In the LAT the STONE MOUNTAIN entry was a gimme for me. I’ve seen the three generals ahorse carved into the steep side of the rock several times. My favorite was in the outdoor laser show they animate the horses and ride off. I liked the other fish in the puzzle too.
As someone who has no accent (per an internet quiz), burial and barrel do sound the same.
The “tiger in your tank” Esso ads are before my time, but I first heard of the slogan in a Mad Magazine parody. I seem to remember seeing it referenced in a Dennis the Menace comic, as well.

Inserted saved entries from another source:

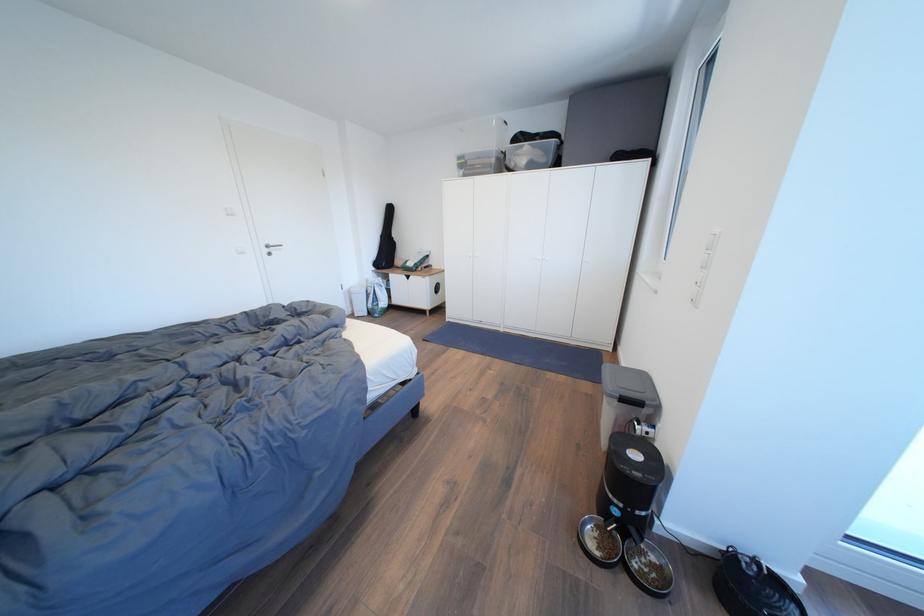 Where is `grey storage bin`? The image size is (924, 616). grey storage bin is located at coordinates pos(626,379). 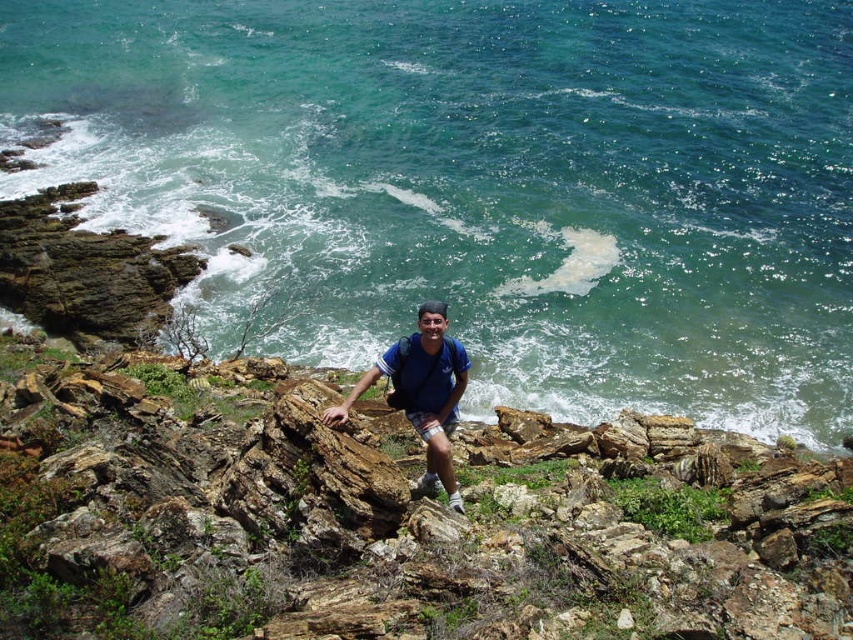 The image size is (853, 640). In order to click on green water at upper center in this screenshot , I will do `click(483, 182)`.

Which is more to the left, green water at upper center or blue fabric shirt at center?

From the viewer's perspective, blue fabric shirt at center appears more on the left side.

Describe the element at coordinates (483, 182) in the screenshot. The image size is (853, 640). I see `green water at upper center` at that location.

I want to click on green water at upper center, so click(483, 182). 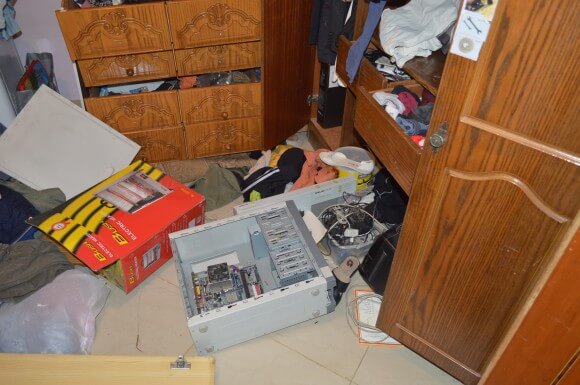 Where is `beige floor tile`? beige floor tile is located at coordinates (295, 361). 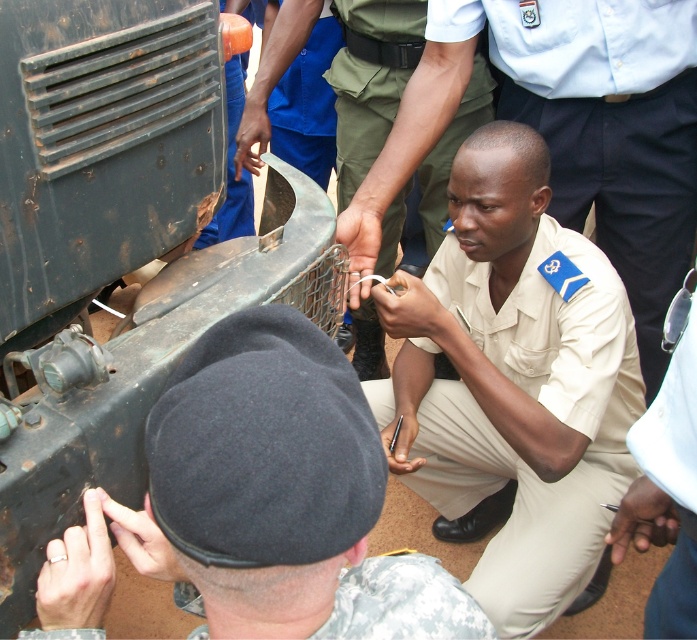 The image size is (697, 640). What do you see at coordinates (543, 406) in the screenshot?
I see `beige fabric shirt at center` at bounding box center [543, 406].

Between beige fabric shirt at center and khaki fabric shirt at center, which one has less height?

beige fabric shirt at center

Which is behind, point (576, 371) or point (344, 196)?

The point (344, 196) is behind.

Locate an element on the screen. beige fabric shirt at center is located at coordinates (543, 406).

Between camouflage fabric beret at lower left and blue fabric pants at upper center, which one is positioned lower?

camouflage fabric beret at lower left

Is point (358, 618) in front of point (229, 10)?

Yes, point (358, 618) is closer to viewer.

Find the location of a particular element. Image resolution: width=697 pixels, height=640 pixels. camouflage fabric beret at lower left is located at coordinates (401, 602).

Where is `camouflage fabric beret at lower left`? camouflage fabric beret at lower left is located at coordinates (x=401, y=602).

Does point (681, 109) come closer to viewer compared to point (480, 68)?

Yes, point (681, 109) is closer to viewer.

Image resolution: width=697 pixels, height=640 pixels. I want to click on beige uniform at center, so click(569, 129).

The barrel/burial threw me, but only for a split second. Seems that, ’round these parts, “bury” rhymes with Mary, but “burial” usually rhymes with Muriel. Which, apparently, is just oh so wrong:
Actually, I thought it was surprisingly rough for Patrick Berry. As always with a pun theme, meaning how you pronounce things, your mileage may vary, and I agree with Amy that “orphean” was less common for a theme entry than you might expect. Still, overall pretty good.
CUOMO was easy for me, as indeed the sitting governor, but the cross with ONLAY never did look familiar. (I kept looking to see if maybe I couldn’t change it somehow to “inlay.”) The other nasty crossing for me was GERRY / NICKERS. I don’t recall that version of “neighs.”
Really? Never heard of king’s point OR the merchant marine academy? Or Thorpe, pa? Curious, isn’t it, what is obvious to some is not to others. Puzzles are great!